Vegas, arguably the party capital of the world, is renowned for its casinos, night clubs, neon-lit Strip, and glamorous debauchery. Ironically, the area was originally settled by Mormon farmers in the 19th Century before becoming home to the first of US Army forts. But that's not the Vegas most people know today. Thanks largely to the business acumen of Howard Hughes, the city boomed after his arrival in the 1960s when legitimate businesses began to replace previously mob run casinos and clubs. Today Vegas is a tourist hot spot with a reputation for glitz, glamour, and celebrity quickie weddings. It's not easy to stand out in a city so saturated by artists and musicians trying to make a name for themselves, and yet Imagine Dragons managed to beat the odds and carve a place for themselves in the dust of Nevada.
Thanks largely to the ubiquitous use of “Radioactive,” Imagine Dragons has become a household name even inspiring the likes of Lindsey Sterling and Pentatonix to cover their flagship single. Since the song has been used for a variety of TV shows from Jimmy Kimmel Live
to Inside Combat Rescue
on the National Geographic Channel, movie trailers and even soundtracks for video games, “Radioactive” has shot up the charts, reaching #1 on both the Billboard Alternative Songs and Billboard Rock Songs charts.
Imagine Dragons – an anagram of words only the band members know – started out in early 2008, formed by 4Th generation Nevadan Dan Reynolds while at BYU in Utah. Dan is the only founding member of the band left in the group that went on to record at Battle Barn Studios before finally signing a record with Interscope in 2011. In 2012 the band entered Studio X at the fifth most expensive hotel in the world: Palms Casino Resort, located near the Las Vegas Strip. It was here, with the aid of Grammy Award-winning producer Alex da Kid, that Imagine Dragons finished recording the album that would make them international rock stars.Night Visions,
the name of which is inspired by the band’s favorite time of night - twilight - debuted at #2 on the US Billboard 200, selling more than 80,000 copies within its first week. The album also did well outside of the States, reaching Top Ten album status in Canada, Austria, Germany and Norway. As of February 2013, the album has been certified gold in Canada, Norway, and Sweden, as well as in the United States. Both “Radioactive” and another single from the album, “It's Time,” have peaked above the #15 spot in the US Billboard Hot 100.

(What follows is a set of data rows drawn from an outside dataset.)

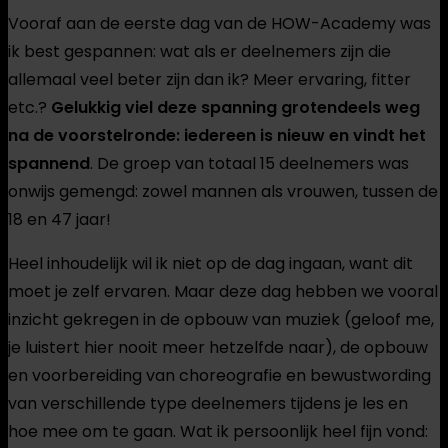
Vooraf aan de eerste dag van de HOW-Academy was
ik best gespannen: wat als er deelnemers zijn die
allemaal veel beter zijn dan ik? Meer ervaring, fitter
etc.?
Gelukkig viel deze spanning grotendeels weg
na de voorstelronde: iedereen is nieuw en vindt het
spannend
. De groep van totaal 15 deelnemers was
onwijs gemengd: zowel mannen als vrouwen, tussen de
18 en 47 jaar!
Heel inhoudelijk wil ik niet op de dag ingaan, want dit
moet je zelf ervaren. Maar deze dag hebben we vooral
inzicht gekregen in de opbouw van muziek (geloof me,
je luistert hier nooit meer hetzelfde naar), de opbouw
en voorbereiding van choreografie en bewustwording
van verschillende type deelnemers tijdens je les en
hoe mee om te gaan. Wat ik persoonlijk heel fijn vond:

Imagine Dragons owes it meteoric rise not only to clever marketing strategies but also to the quality of their music. Night Visions
is an eclectic mix using dubstep beats, ethnic percussion, and heavy rock riffs to accompany Reynolds' lazy voice, which seems to appeal to rock, pop, and even country fans. “Radioactive” borrows more notably from dubstep, with a whomping bass line driving the song through the apocalyptic verses to the stadium rock chorus.
It is perhaps the eclectic nature of their music that has catapulted Imagine Dragons to the top of the charts. Their sound is fresh, appreciated by fans of both traditional rock and 21st Century electronica. And perhaps the band is aware of their crossover appeal, considering the repetitive chorus line “Welcome to the new age.” Perhaps the band is right and their brand of fusion electro-rock heralds a new era in popular music.